Activity — Down to the last line, print the entries below exactly, and keep every picture out of the copy.
_ _ _ _ _ _ _
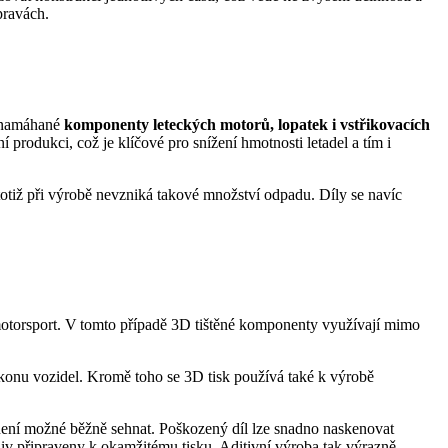
opravách.
e namáhané
komponenty leteckých motorů, lopatek i vstřikovacích
 produkci, což je klíčové pro snížení hmotnosti letadel a tím i
 totiž při výrobě nevzniká takové množství odpadu. Díly se navíc
motorsport. V tomto případě 3D tištěné komponenty využívají mimo
ýkonu vozidel. Kromě toho se 3D tisk používá také k výrobě
iž není možné běžně sehnat. Poškozený díl lze snadno naskenovat
iv připraveny k okamžitému tisku. Aditivní výroba tak výrazně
_ _ _ _ _ _ _
Result for this task —
opravách.
e namáhané
komponenty leteckých motorů, lopatek i vstřikovacích
 produkci, což je klíčové pro snížení hmotnosti letadel a tím i
 totiž při výrobě nevzniká takové množství odpadu. Díly se navíc
motorsport. V tomto případě 3D tištěné komponenty využívají mimo
ýkonu vozidel. Kromě toho se 3D tisk používá také k výrobě
iž není možné běžně sehnat. Poškozený díl lze snadno naskenovat
iv připraveny k okamžitému tisku. Aditivní výroba tak výrazně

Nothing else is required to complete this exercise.